Work closely with solution architects, application development team to ensure adherence to best practices in design and coding w.r.t SRE principles.
Assist development team & other relevant teams to tune the applications/configurations for critical systems to comply with the NFR before going live in production and ensure the performance recommendations are part of the change request process.
Improve application stability & operational efficiency by developing scripts to automate tasks.
Ensure appropriate governance w.r.t framework usage across multiple delivery streams and enhance the framework capability to meet the upcoming requirements.
Participate & contribute to resiliency validation exercises with proper reporting.
Define critical performance KPIs, set alert rules and roll-out monitoring dashboards for Production with timely reporting to the stakeholders.
Assist Prod-Ops team to investigate critical production incidents and come up with root cause analysis and ensure permanent closure of the incidents.

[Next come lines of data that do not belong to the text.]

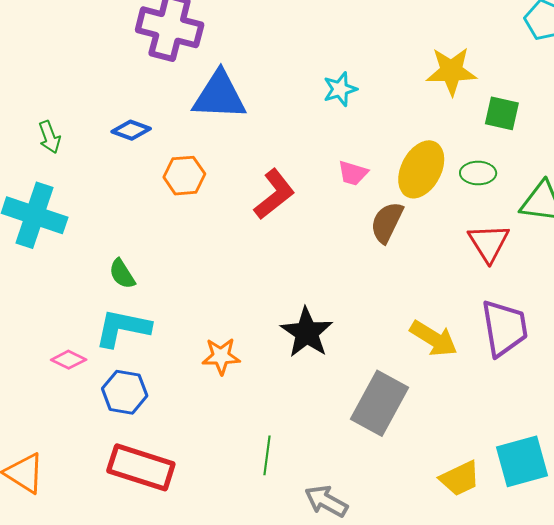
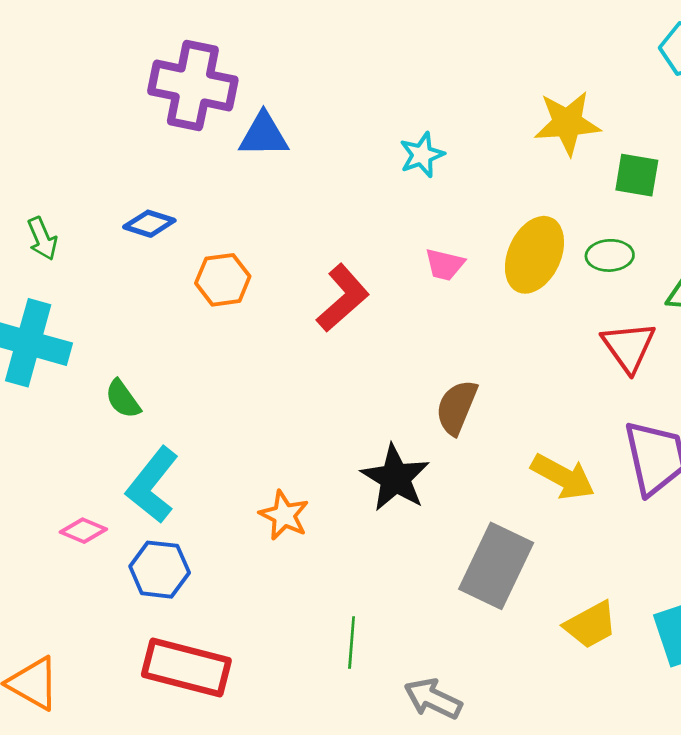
blue triangle: (219, 96) -> (264, 135), moved, size x0.7
brown semicircle: (387, 222) -> (457, 407), moved
green semicircle: (122, 274) -> (123, 399), moved
cyan L-shape: (123, 328) -> (152, 485), turned -60
orange star: (221, 356) -> (284, 515), turned 30
yellow trapezoid: (460, 478) -> (591, 625), moved

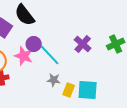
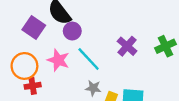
purple circle: (34, 44) -> (72, 31), moved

Analyse patterns of production incidents and set-up appropriate alerting/monitoring mechanisms in the system to catch the issues before hand.
Qualifications
Bachelor's Degree of Computer Science with equivalent work experience of 8 years.
Minimum 3 years of hands on experience in JAVA/J2EE , Spring Boot, JavaScript, Ajax, SQL.
Minimum 2 years of hands on experience in container technology such as Red Hat Openshift, Docker, Kubernetes and DevOps Tools such as Jenkins, Bitbucket, JIRA.
Minimum 2 years of hands on experience in data storage technology such as PostgreSQL, MongoDB, SQL Server, Oracle11g.
Minimum 2 years of hands on experience in application monitoring with CA Wily, Grafana, Kibana, Prometheus.
Having 3 years of experience in production support and issue management is a plus.